Reinaldo Azevedo - VEJA
Lembro de um trecho de “Memórias Póstumas de Brás Cubas”, de Machado de Assis: “Deus te livre, leitor, de uma ideia fixa; antes um argueiro, antes uma trave no olho”. É isto: melhor uma farpa nos olhos do que ser refém de saídas de manual que ignoram a realidade. É claro que eu sabia, e que todos sabiam, que o Copom elevaria a taxa básica de juros: a dúvida era se a elevação seria 0,25 ponto ou de 0,5 ponto. Deu meio ponto: agora está em 14,25%.
Eu sou
contra ou sou a favor a elevações de juros? A pergunta, se fosse feita,
seria imbecil. E a resposta, tautológica: sou a favor quando são
necessárias e contra quando são desnecessárias. E o mesmo vale para a
redução da taxa. A boa pergunta é outra: vai adiantar para conter a
inflação? Digamos que, em algum momento, sim. Mas a que custo?
Repito aqui
as indagações que fiz anteontem e ontem no programa “Os Pingos nos Is”,
que ancoro na Jovem Pan: a demanda está aquecida e, por isso, os preços
dispararam? Há alguma condição estrutural que a elevação possa corrigir?
Não que se saiba.
Assim, essa
elevação — e talvez ainda haja outra — só acarretará um aumento brutal
nas despesas do governo e terá pouca ou nenhuma influência na inflação,
derivada dos preços administrados, que não baixarão.
“Ah, mas
reduzindo a atividade, em algum momento, a inflação baixa…” Em que
momento? Não há resposta para isso, e noto que o pensamento mágico está
na base de algumas análises disfarçadas da mais fria racionalidade. Leio
coisas como: “Ah, na próxima reunião, o Copom pode elevar ainda em mais
meio ponto, e aí fica estável até o fim do ano”. Sei. Está escrito em
algum lugar que a inflação cai quando os juros são de 14,75% ou de
14,5%? E se não cair? Administra-se mais do mesmo remédio?
Reitero: eu
não tenho nada contra a elevação dos juros em si, como não tinha nada
contra a redução. Eu só me oponho quando objetivos alheios à natureza
das medidas entram em pauta. Agora ou antes.
Por que digo
isso? O governo não tem credibilidade. O prestígio de Joaquim Levy
ficou abalado depois da trapalhada protagonizada no caso do superávit
primário. O BC precisa, assim, posar de talibã dos juros para demonstrar
que ninguém por ali perdeu a fé na palavra — embora este governo se
mostre incapaz de cortar gastos para valer.

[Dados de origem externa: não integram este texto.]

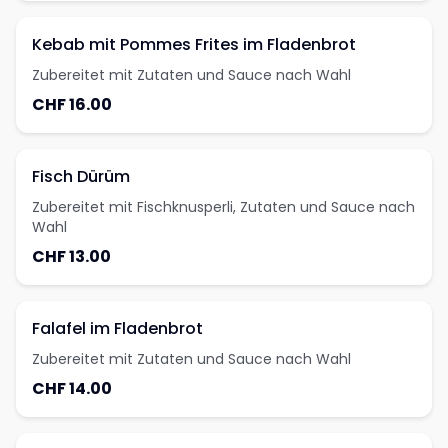
Kebab mit Pommes Frites im Fladenbrot
Zubereitet mit Zutaten und Sauce nach Wahl
CHF 16.00
Fisch Dürüm
Zubereitet mit Fischknusperli, Zutaten und Sauce nach
Wahl
CHF 13.00
Falafel im Fladenbrot
Zubereitet mit Zutaten und Sauce nach Wahl
CHF 14.00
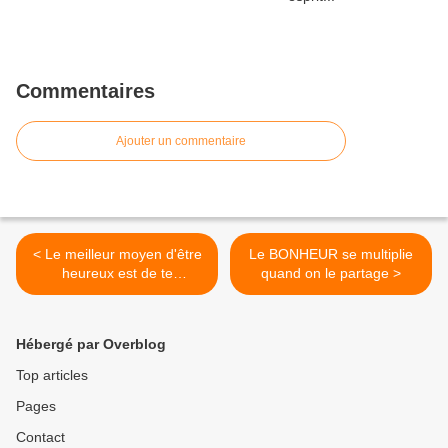
Commentaires
Ajouter un commentaire
< Le meilleur moyen d'être
Le BONHEUR se multiplie
heureux est de te
quand on le partage >
(re)connecter à ton âme
d'enfant
Hébergé par Overblog
Top articles
Pages
Contact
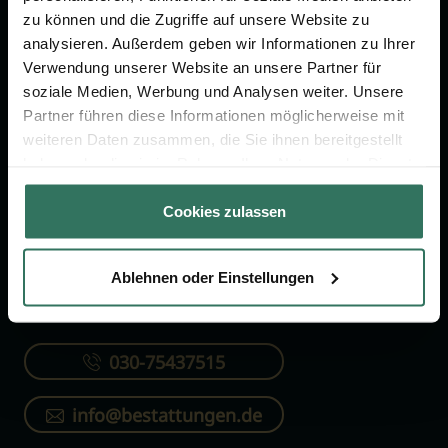
FÜR SIE
FÜR BESTATTER
zu können und die Zugriffe auf unsere Website zu
analysieren. Außerdem geben wir Informationen zu Ihrer
Vergleich
Online-Portal
Verwendung unserer Website an unsere Partner für
Ratgeber
Kostenlos registrieren
soziale Medien, Werbung und Analysen weiter. Unsere
Partner führen diese Informationen möglicherweise mit
Verzeichnis
weiteren Daten zusammen, die Sie ihnen bereitgestellt
Wissenswertes
haben oder die sie im Rahmen Ihrer Nutzung der Dienste
Über uns
gesammelt haben.
Cookies zulassen
Für Bestatter
Ablehnen oder Einstellungen
KONTAKTIEREN SIE UNS
030-75437515
info@bestattungen.de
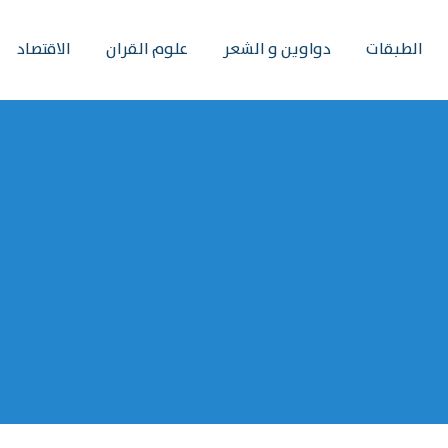
الطبقات
دواوين و الشعر
علوم القران
الاقتصاد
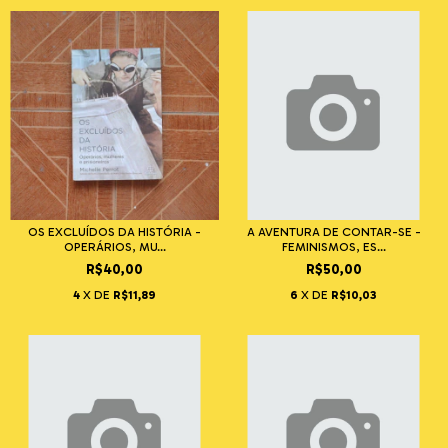
OS EXCLUÍDOS DA HISTÓRIA -
A AVENTURA DE CONTAR-SE -
OPERÁRIOS, MU...
FEMINISMOS, ES...
R$40,00
R$50,00
4
X DE
R$11,89
6
X DE
R$10,03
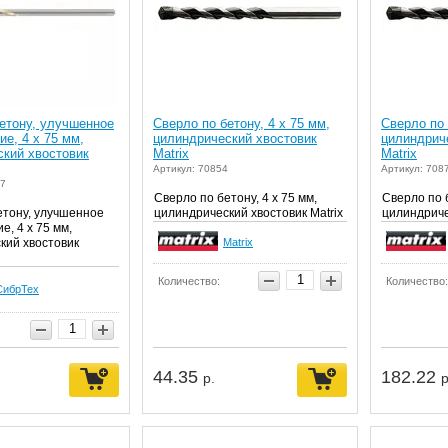
етону, улучшенное
Сверло по бетону, 4 х 75 мм,
Сверло по 
е, 4 х 75 мм,
цилиндрический хвостовик
цилиндрич
ский хвостовик
Matrix
Matrix
Артикул: 70854
Артикул: 708
47
Сверло по бетону, 4 х 75 мм,
Сверло по б
етону, улучшенное
цилиндрический хвостовик Matrix
цилиндриче
, 4 х 75 мм,
кий хвостовик
Matrix
Количество:
Количество:
СибрТех
44.35
182.22
р.
р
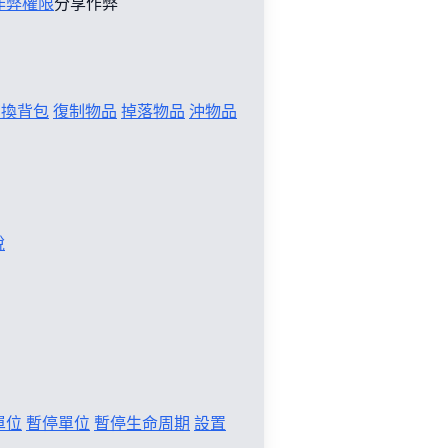
作弊權限
分享作弊
切換背包
復制物品
掉落物品
沖物品
稅
單位
暫停單位
暫停生命周期
設置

O que ele faz é cortar a
previsão orçamentária, o que é coisa distinta.
A elevação
dos juros quer dizer apenas o seguinte: “Ó, não estamos flertando mais
com inflação, tá?”. Tá! Mas ela vai contribuir para baixar essa inflação
que está aí? A resposta: até pode. De tal sorte se dá um tombo na
economia que, em algum momento, cai…
Então tá!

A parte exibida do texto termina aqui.